Their significance lies not in any belief, religion or holiness. It is a recognition of what is fundamental to our contentment in life, of what is real and possible in our existence, of what is most essential in the barest way, independent of circumstances, be they political or personal.

A clear mind:
Unobstructed by compulsive thought, by judgements and fears, a mind that distinguishes between the continuous internal gossip and the quieter wordless waters that lie beneath. A mind that is perceptive, intuitive, conscious.

An open heart:
The sense of connectedness to others, of care and kindness, beauty and joy. A heart that allows, listens and embraces all.

This body, this earth:
Honouring that which makes our experience possible. Without this body, this earth, where would we be, how would we feel? A sense of gratitude. Recognising that which is greater than me, that I am only one of many, that we are one, and one with this earth. A sense of humbleness.
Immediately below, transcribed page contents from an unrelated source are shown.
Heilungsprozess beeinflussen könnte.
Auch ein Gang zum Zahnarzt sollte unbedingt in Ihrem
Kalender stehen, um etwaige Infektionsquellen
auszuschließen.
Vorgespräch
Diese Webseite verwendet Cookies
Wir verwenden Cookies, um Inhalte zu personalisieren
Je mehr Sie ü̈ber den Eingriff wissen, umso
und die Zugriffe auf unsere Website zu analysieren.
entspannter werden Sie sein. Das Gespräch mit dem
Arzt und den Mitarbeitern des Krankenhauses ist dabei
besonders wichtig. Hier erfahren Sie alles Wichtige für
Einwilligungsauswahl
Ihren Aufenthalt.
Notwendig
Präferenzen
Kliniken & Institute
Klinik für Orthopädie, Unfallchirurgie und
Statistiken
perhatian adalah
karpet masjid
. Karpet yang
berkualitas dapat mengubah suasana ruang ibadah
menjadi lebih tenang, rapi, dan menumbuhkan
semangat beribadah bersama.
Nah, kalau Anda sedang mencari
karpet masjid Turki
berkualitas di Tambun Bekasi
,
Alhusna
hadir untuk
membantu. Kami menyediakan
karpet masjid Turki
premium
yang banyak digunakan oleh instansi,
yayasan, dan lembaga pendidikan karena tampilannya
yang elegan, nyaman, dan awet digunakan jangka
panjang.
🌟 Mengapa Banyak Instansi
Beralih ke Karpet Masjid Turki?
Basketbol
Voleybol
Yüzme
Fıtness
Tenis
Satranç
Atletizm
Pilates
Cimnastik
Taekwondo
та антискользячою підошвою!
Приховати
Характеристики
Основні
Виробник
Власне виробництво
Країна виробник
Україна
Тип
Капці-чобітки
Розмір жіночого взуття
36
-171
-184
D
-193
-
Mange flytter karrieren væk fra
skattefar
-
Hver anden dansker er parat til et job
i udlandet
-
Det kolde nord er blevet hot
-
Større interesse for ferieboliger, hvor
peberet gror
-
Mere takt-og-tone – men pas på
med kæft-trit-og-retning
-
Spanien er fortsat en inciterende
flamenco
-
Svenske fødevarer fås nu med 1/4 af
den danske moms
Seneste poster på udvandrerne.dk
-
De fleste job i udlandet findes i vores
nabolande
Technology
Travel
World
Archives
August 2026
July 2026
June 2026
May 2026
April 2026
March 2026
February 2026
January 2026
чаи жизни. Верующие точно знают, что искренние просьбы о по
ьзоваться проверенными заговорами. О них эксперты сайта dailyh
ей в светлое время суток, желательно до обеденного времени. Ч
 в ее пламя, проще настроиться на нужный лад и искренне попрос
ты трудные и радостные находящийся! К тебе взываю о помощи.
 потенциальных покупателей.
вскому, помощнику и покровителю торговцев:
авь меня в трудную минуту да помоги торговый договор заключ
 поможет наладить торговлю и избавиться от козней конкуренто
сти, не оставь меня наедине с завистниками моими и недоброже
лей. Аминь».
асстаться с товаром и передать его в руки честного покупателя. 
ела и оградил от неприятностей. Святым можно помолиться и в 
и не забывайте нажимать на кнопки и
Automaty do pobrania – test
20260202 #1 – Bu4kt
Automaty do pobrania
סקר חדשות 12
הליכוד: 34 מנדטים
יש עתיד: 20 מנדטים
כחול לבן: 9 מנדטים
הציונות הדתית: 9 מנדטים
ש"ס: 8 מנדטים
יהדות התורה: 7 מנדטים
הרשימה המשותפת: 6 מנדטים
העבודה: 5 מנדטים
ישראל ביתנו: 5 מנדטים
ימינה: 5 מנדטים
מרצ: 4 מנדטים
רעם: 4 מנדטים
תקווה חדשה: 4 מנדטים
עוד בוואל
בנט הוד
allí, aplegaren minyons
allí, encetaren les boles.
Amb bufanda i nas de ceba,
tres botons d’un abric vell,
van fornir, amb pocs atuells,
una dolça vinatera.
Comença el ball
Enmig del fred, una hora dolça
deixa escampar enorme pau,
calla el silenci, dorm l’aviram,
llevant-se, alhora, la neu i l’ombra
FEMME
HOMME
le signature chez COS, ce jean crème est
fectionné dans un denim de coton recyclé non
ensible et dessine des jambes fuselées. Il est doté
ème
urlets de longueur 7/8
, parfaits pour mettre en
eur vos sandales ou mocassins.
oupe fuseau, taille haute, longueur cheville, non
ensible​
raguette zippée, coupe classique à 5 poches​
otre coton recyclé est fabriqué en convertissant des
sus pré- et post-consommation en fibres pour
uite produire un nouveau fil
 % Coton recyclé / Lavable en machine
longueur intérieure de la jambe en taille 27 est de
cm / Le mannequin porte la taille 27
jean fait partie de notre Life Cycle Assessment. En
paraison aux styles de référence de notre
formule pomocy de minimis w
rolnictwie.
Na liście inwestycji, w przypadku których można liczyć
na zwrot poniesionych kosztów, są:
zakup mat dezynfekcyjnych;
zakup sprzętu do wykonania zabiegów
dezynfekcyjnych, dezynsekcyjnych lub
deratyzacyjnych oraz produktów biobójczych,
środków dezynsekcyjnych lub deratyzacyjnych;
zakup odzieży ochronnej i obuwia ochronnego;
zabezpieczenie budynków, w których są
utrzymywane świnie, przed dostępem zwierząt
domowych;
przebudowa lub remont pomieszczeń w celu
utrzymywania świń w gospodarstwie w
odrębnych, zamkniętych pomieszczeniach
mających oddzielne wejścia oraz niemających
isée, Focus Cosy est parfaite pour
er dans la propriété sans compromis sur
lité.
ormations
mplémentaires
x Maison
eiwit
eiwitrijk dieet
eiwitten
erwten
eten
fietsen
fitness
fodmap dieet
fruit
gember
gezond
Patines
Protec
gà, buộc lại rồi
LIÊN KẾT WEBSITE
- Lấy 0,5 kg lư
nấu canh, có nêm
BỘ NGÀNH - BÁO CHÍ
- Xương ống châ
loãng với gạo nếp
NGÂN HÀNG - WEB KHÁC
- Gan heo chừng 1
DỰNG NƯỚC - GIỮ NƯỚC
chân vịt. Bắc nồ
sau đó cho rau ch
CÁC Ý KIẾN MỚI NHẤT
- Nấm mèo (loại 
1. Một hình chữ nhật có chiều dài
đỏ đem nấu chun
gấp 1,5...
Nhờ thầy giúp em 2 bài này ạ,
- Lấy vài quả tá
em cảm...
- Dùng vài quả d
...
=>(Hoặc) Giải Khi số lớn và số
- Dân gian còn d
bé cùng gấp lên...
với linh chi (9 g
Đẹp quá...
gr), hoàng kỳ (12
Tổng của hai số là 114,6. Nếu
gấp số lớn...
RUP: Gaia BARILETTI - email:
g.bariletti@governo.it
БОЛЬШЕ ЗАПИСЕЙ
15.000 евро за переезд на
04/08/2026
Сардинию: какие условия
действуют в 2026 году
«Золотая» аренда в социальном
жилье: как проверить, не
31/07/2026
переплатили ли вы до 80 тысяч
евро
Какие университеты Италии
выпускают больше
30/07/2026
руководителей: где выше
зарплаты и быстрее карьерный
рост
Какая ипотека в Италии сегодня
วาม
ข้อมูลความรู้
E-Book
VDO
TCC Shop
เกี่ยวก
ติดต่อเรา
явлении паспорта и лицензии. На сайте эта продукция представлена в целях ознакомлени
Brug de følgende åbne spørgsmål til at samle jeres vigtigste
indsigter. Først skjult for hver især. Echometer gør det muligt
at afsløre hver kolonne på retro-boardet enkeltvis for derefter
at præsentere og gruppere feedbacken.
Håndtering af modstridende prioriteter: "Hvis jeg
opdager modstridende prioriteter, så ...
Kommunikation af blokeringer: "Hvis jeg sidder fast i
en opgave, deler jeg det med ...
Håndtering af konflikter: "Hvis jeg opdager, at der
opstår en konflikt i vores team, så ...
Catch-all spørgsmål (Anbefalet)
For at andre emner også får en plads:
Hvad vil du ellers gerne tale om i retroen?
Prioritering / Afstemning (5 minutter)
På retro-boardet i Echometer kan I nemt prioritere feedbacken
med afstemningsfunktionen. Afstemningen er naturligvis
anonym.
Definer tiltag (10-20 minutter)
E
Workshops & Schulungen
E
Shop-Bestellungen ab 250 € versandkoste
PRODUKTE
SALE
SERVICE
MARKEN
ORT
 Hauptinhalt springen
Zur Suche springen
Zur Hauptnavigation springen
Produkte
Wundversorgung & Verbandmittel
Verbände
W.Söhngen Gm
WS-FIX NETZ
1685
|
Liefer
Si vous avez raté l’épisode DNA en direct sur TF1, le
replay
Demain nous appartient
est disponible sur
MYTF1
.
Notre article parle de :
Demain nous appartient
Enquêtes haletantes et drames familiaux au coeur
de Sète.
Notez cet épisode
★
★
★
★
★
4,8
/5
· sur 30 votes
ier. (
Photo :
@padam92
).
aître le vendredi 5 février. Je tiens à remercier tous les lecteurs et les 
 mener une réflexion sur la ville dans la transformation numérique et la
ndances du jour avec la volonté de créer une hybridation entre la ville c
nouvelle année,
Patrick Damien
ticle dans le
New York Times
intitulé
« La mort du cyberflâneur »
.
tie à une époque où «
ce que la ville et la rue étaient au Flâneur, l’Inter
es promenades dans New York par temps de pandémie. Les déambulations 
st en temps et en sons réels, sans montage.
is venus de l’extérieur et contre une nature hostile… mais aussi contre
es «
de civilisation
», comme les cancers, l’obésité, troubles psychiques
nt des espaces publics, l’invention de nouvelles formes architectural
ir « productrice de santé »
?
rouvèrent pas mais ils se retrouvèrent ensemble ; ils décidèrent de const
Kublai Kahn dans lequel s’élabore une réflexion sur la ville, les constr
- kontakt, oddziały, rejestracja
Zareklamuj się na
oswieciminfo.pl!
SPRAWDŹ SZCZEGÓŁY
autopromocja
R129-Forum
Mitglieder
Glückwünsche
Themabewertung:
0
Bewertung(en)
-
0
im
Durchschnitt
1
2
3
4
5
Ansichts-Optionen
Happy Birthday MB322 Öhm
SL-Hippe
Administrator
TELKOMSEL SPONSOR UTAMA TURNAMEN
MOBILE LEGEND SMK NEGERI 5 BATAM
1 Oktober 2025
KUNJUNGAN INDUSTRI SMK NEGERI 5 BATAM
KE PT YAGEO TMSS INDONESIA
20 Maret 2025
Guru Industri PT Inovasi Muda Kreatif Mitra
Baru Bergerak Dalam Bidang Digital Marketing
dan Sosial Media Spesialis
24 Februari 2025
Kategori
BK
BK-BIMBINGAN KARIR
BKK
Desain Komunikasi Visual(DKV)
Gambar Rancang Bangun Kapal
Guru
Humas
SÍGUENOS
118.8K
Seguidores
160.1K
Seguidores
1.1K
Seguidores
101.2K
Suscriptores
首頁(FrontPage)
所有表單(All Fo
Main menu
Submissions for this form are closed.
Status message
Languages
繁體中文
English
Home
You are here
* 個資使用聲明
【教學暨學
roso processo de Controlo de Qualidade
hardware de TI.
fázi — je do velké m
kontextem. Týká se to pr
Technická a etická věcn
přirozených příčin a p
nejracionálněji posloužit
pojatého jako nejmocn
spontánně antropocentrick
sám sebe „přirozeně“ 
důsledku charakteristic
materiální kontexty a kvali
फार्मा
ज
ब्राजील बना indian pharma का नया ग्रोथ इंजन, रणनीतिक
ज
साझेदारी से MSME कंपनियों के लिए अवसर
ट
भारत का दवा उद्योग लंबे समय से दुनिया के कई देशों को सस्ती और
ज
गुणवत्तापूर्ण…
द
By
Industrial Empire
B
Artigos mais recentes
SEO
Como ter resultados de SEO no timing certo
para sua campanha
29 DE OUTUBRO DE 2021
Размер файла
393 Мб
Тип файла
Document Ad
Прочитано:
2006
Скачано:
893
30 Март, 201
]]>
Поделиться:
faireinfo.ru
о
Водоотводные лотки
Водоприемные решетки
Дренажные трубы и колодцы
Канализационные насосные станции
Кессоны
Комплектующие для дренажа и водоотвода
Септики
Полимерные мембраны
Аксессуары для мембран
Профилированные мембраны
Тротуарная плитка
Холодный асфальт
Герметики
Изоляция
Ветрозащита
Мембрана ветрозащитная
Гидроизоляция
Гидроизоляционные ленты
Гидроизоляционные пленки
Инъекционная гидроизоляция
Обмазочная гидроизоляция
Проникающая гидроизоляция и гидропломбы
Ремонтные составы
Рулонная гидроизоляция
A surrender to the fact that so much in life is beyond my control, a reminder to trust it instead.

With or without the accompanying gestures, see for yourself if this is helpful to you, find your own words.

Or no words at all. Simply let the three gongs be just what they are: the sound that emanates from a stick striking a bowl.

Zen Mind, Beginner’s Mind, the story of a newspaper clipping

Here’s the newspaper cutting I told you about in our Zoom class yesterday, which is on the wall in my yoga room.

It says “90 year old in the yoga headstand” with “And, done your yoga today?” written beneath.

My housemate put it up in my room when I lived in Cologne in the 90’s. He had been showing me a few yoga poses that he’d learnt from his father, so I’d only just started practicing. There was no such thing as a yoga class in those days, not even in all of Cologne, so I just picked up bits and pieces from various sources.

The message was clear: if you want to be able to stand on your head when you’re 90, you have to do your practice now.

I thought that was a perfectly good aspiration to have in life so I kept up with it. I also realised how profound the method really was and that I still had a lot to learn. 

Meanwhile yoga classes started popping up everywhere and I attended many of them, though my main practice stayed on my own mat at home. 
By this time I’d moved back to Amsterdam and this mat was made of two thick wonky pieces of black rubber glued together. It couldn’t be rolled up easily so it was out all the time (I lived in a bedsit the size of my lounge now). 

Many years later, by now in England, I remember being surprised at the amount of people teaching yoga classes when to my mind they had really only just started practicing. How was that possible? I’d always thought of myself as an amateur and a beginner, there was so much still to understand.

I was working as a personal tutor at Cirencester College then, helping students make decisions for their future, and one day I heard my own counsel: If these people can teach yoga, why can’t you? 

I graduated from teacher training in 2012 and as they say, the rest is history.

I suppose technically I am a professional now and no longer an amateur, but I still consider myself a beginner really and perhaps I always will. In fact I’d encourage anyone to keep approaching yoga as a beginner. After all, each and every moment is fresh and gives you the opportunity to experience something new, something different. If we let it.